● Task details: Here are some records; copy every line that holds the word "refresh".

● Given entries:
-- -- --
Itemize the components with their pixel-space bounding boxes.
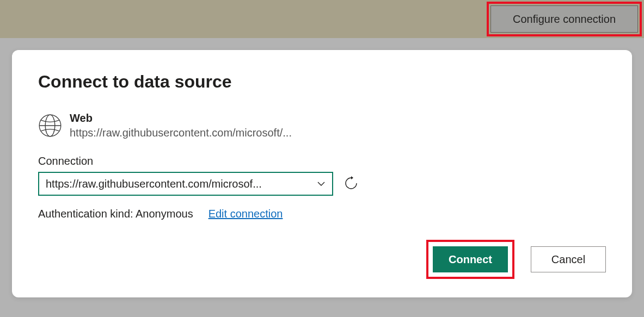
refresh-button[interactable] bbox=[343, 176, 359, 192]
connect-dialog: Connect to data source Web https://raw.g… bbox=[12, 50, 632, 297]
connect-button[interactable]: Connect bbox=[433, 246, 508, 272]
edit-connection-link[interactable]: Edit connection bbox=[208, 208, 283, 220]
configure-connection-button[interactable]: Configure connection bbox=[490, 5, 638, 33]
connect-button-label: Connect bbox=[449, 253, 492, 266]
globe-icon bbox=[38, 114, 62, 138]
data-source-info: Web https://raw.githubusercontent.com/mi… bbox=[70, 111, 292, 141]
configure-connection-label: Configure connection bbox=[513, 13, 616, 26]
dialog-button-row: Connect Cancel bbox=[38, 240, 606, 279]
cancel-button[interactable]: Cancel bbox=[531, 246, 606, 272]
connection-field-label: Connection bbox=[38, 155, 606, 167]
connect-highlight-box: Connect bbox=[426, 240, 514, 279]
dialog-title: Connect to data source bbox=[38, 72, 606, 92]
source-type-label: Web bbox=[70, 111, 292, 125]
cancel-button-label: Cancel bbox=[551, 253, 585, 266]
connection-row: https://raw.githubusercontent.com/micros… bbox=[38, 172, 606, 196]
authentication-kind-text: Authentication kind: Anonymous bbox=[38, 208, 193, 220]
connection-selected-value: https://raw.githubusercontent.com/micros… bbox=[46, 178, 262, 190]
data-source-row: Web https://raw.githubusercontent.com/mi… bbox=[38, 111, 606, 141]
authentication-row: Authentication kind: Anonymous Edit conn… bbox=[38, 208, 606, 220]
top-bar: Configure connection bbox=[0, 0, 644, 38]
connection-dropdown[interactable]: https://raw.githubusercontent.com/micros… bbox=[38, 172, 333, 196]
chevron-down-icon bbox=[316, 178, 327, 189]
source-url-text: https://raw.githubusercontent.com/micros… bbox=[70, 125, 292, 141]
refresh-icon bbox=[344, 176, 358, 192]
-- -- --
● Output for this task:
refresh-button[interactable] bbox=[343, 176, 359, 192]
refresh-icon bbox=[344, 176, 358, 192]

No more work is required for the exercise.